## Items from a data source
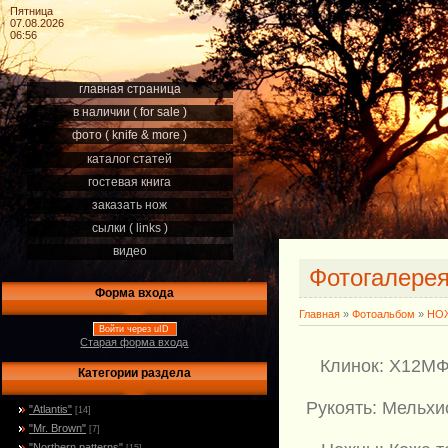
Пятница
07.08.2026
06:56
главная страница
в наличии ( for sale )
фото ( knife & more )
каталог статей
гостевая книга
заказать нож
сылки ( links )
видео
Фотогалере
Форма входа
Главная
»
Фотоальбом
»
НОЖ
Войти через uID
Старая форма входа
Клинок: Х12МФ
Категории раздела
Рукоять: Мельхи
"Atlantis"
[14]
"Mr. Brown"
[7]
"Northern patterns"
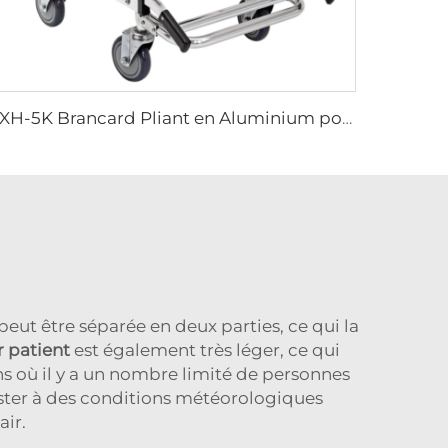
YXH-5K Brancard Pliant en Aluminium pour Utilisation Hospitalière
eut être séparée en deux parties, ce qui la
r patient
est également très léger, ce qui
ons où il y a un nombre limité de personnes
sister à des conditions météorologiques
air.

## Assigned task
Write out every entry exactly. Pictures do not belong in the copy.

## Solution to this exercise
Пятница
07.08.2026
06:56
главная страница
в наличии ( for sale )
фото ( knife & more )
каталог статей
гостевая книга
заказать нож
сылки ( links )
видео
Фотогалере
Форма входа
Главная
»
Фотоальбом
»
НОЖ
Войти через uID
Старая форма входа
Клинок: Х12МФ
Категории раздела
Рукоять: Мельхи
"Atlantis"
[14]
"Mr. Brown"
[7]
"Northern patterns"
YXH-5K Brancard Pliant en Aluminium pour Utilisation Hospitalière
eut être séparée en deux parties, ce qui la
r patient
est également très léger, ce qui
ons où il y a un nombre limité de personnes
sister à des conditions météorologiques
air.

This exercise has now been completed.